* _WORK INSTRUCTIONS_:
Please look for the string "Бесплатные" below and report every line in which it occurs.

Saved data entries:

= = =

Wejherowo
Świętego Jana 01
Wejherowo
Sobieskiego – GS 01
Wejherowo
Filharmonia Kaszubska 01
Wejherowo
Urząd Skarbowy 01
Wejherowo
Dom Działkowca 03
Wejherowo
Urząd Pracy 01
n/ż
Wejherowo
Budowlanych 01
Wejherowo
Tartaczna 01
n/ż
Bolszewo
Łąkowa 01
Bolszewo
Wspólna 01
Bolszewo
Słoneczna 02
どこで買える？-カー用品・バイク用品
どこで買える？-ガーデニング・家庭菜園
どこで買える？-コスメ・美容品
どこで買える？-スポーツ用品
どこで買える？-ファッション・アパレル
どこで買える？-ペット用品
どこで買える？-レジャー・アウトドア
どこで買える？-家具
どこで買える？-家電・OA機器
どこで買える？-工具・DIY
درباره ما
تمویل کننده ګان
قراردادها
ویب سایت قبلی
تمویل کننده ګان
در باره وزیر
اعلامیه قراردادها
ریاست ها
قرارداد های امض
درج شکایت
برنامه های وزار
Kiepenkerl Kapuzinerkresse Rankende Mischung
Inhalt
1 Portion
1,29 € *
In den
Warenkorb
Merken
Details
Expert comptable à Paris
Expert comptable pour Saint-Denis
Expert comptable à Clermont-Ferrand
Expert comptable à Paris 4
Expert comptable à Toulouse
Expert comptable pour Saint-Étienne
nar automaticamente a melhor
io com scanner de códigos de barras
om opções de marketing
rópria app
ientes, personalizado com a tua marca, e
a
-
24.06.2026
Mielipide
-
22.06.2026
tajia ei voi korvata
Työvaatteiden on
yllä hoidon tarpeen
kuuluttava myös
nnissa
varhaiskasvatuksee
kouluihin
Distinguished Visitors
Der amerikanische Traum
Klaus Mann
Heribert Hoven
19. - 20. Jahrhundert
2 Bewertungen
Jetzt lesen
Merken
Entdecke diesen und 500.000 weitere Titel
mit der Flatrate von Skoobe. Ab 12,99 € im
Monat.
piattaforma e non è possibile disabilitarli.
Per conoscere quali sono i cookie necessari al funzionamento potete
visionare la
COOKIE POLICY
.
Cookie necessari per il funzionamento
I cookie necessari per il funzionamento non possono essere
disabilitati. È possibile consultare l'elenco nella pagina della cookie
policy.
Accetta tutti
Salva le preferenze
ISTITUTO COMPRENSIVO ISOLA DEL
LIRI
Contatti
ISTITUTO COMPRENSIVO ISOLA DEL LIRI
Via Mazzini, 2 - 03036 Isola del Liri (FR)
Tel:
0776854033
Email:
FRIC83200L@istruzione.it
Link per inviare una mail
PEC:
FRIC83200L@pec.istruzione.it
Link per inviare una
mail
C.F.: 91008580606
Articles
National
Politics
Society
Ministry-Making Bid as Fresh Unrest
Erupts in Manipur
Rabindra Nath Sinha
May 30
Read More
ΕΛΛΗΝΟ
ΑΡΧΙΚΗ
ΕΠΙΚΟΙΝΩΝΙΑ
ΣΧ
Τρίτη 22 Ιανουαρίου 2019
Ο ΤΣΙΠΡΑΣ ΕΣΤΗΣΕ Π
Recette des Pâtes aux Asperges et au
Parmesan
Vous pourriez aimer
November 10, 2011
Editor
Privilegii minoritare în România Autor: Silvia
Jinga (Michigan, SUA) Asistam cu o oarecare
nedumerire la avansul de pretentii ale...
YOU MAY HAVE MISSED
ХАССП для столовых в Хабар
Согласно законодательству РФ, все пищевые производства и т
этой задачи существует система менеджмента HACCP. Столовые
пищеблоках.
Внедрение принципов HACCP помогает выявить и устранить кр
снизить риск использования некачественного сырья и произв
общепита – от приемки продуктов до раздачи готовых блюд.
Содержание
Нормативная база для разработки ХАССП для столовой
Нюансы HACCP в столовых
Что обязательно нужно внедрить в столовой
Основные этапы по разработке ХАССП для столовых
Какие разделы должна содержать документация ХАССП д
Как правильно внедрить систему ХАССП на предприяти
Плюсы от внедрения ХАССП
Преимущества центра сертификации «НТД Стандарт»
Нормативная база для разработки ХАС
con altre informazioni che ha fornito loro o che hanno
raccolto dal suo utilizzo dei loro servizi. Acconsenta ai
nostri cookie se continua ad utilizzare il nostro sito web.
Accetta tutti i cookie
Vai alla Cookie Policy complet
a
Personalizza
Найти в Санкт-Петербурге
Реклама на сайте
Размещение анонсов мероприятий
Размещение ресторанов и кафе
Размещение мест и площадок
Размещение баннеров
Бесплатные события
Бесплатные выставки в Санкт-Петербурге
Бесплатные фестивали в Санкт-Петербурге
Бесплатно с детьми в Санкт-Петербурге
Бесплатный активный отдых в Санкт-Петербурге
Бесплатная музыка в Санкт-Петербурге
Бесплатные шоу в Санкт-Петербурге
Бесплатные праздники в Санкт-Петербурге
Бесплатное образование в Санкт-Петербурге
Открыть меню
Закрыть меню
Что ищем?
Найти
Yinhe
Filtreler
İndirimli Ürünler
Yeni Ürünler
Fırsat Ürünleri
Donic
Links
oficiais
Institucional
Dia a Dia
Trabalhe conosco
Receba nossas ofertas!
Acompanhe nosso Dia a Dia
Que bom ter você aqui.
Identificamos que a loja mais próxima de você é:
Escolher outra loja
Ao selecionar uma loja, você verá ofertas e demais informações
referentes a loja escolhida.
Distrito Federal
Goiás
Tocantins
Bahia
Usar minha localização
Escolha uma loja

= = =

* _TASK SOLUTION_:
Бесплатные события
Бесплатные выставки в Санкт-Петербурге
Бесплатные фестивали в Санкт-Петербурге
Бесплатные шоу в Санкт-Петербурге
Бесплатные праздники в Санкт-Петербурге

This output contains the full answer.